Rather than setting out to denigrate the two sides, the documentary left me feeling a lot more sympathetic to both Islamicism (not the terrorists obviously) and neo-conservatism. These are two ideologies I previously treated with extreme suspicion and scorn, but understanding the make up and motivations made it much easier to understand their actions, even if I didn't necessarily appreciate the means by which they went about it. For example, although the documentary showed the leading members of the neo-con movement to be shocking liars and manipulators of public opinion, it also showed how they were genuinely motivated to bring about a better America, and with it peace and democracy to the world.
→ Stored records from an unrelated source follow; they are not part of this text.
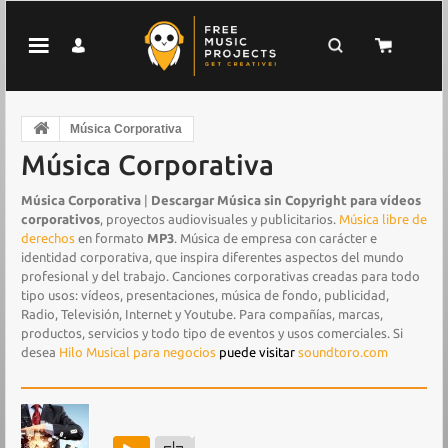
Música Corporativa
Música Corporativa
Música Corporativa
|
Descargar Música sin Copyright para vídeos
corporativos
, proyectos audiovisuales y publicitarios.
Música libre de
derechos
en formato
MP3
. Música de empresa con carácter e
identidad corporativa, que inspira diferentes aspectos del mundo
profesional y del trabajo. Canciones corporativas creadas para todo
tipo usos: vídeos, presentaciones, música de fondo, publicidad,
Radio, Televisión, Internet y Youtube. Para compañías, marcas,
productos, servicios y todo tipo de eventos y usos comerciales. Si
desea
Hilo Musical para negocios
puede visitar
soundtoro.com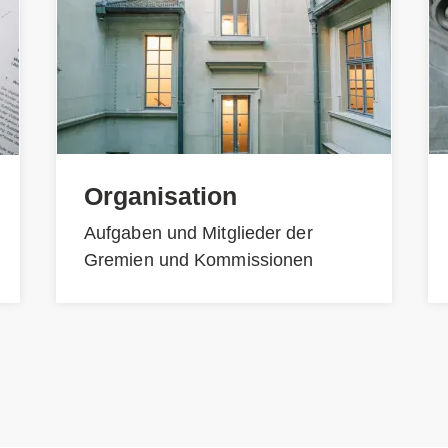
Organisation
Aufgaben und Mitglieder der
Gremien und Kommissionen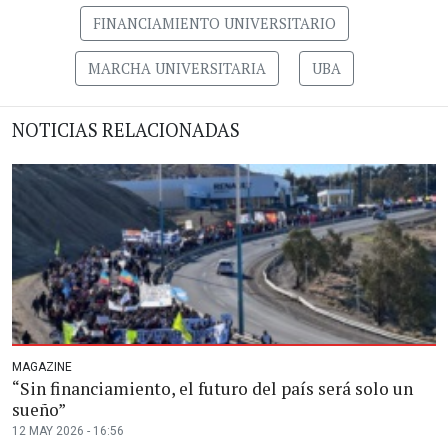
FINANCIAMIENTO UNIVERSITARIO
MARCHA UNIVERSITARIA
UBA
NOTICIAS RELACIONADAS
MAGAZINE
“Sin financiamiento, el futuro del país será solo un
sueño”
12 MAY 2026 - 16:56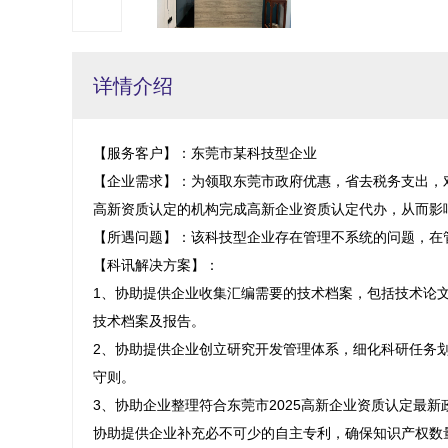
详情介绍
【服务客户】：东莞市某科技型企业

【企业需求】：为领取东莞市政府优惠，省去税务支出，
高新资质认定的机构完成高新企业资质认定代办，从而影响
【所遇问题】：该科技型企业存在管理不系统的问题，在
【科讯解决方案】：

1、协助提供企业收集汇编需要的技术档案，包括技术论
技术档案及报告。

2、协助提供企业创立研究开发管理体系，细化科研任务
守则。

3、协助企业整理符合东莞市2025高新企业资质认定最
协助提供企业补充必不可少的自主专利，确保知识产权数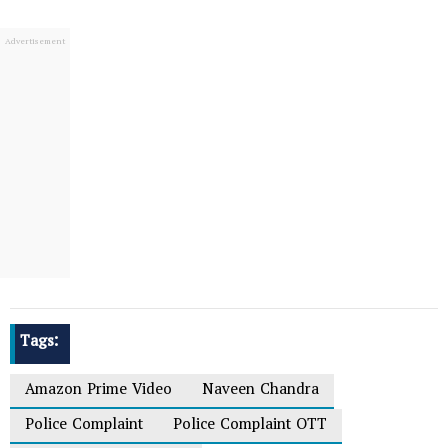
Tags:
Amazon Prime Video
Naveen Chandra
Police Complaint
Police Complaint OTT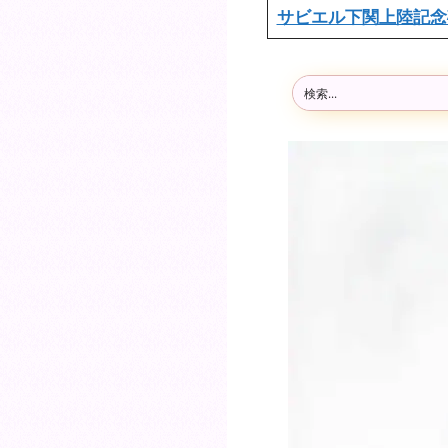
サビエル下関上陸記念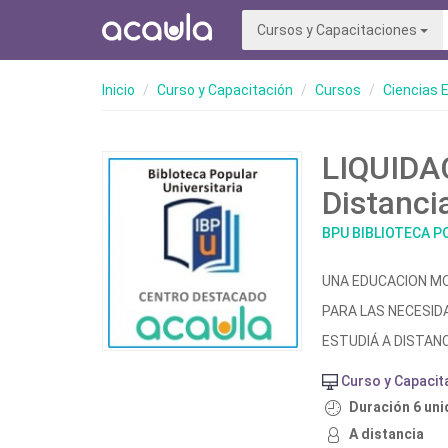
Cursos y Capacitaciones
Inicio
Curso y Capacitación
Cursos
Ciencias 
LIQUIDA
Distanci
BPU BIBLIOTECA P
UNA EDUCACION M
PARA LAS NECESID
ESTUDIÁ A DISTANC
Curso y Capacit
Duración 6 uni
A distancia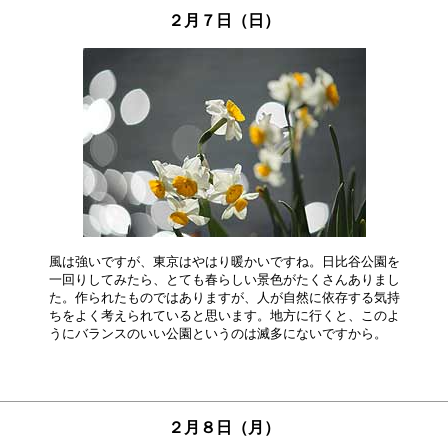
２月７日（日）
風は強いですが、東京はやはり暖かいですね。日比谷公園を

一回りしてみたら、とても春らしい景色がたくさんありまし

た。作られたものではありますが、人が自然に依存する気持

ちをよく考えられていると思います。地方に行くと、このよ

２月８日（月）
The documentary covers a lot of ground and ties together many disparate threads that I'd not previously considered to be connected, but it was a real eye opener to see neo-cons like Rumsfeldt spouting the exact same propaganda about the Soviets as he did about Iraq. It was eerie. I think that some of the conclusions of the documentary may also prove controversial to many Americans, such as the claim that Reagan didn't bring about the fall of the Soviet Union but that its death knell had already sounded. The documentary shows how the USSR was a paper tiger, blown out of all proportion by neo-cons wanting to create an enemy for America to battle heroically against. You might not like the conclusion, but it is argued extremely well.
Fascinating stuff and a must see for all colours of the political spectrum.
Get it from Kiam's link above.
Good post, Tim.
For example, although the documentary showed the leading members of the neo-con movement to be shocking liars and manipulators of public opinion, it also showed how they were genuinely motivated to bring about a better America, and with it peace and democracy to the world.
This reminds me of that old saying about what the road to hell is paved with...
EDIT: The one-star reviews on that site are priceless.
Nellie
06-17-2005, 03:12 PM
I watched it when it came out. It's a superbly put together documentary and I'll simply agree with what Tim put.
I was really glad when they announced they were cutting it into a movie-documentary for Cannes as it is well worth watching.
Brian Rucker
06-17-2005, 08:22 PM
Took me three hours and change to download the first episode on MPEG-2 from the ftp site.
Wow, was that time well spent. This is modern American political history in a whole, spanking, new light. I have to admit I knew alot of the different bits about the neocons but never put together in such a clear way even with neocon leaders themselves explaining their thinking. And the information on the formation of the Jihadi mindset is fantastic - what an eerie parallel this documentary sets up.
Edit: Watched the whole series now. I think there are so many parts to this kaleidoscope that it'd be nigh incomprehensible to cover everything in a single series. But focusing on the neocon and jihadi ideologies, and track records of inventive fantasy, is a very potent if simplistic way to explain just about everything that's going on. This should be on American TV if only to fire up some serious discussions about the direction we're heading in.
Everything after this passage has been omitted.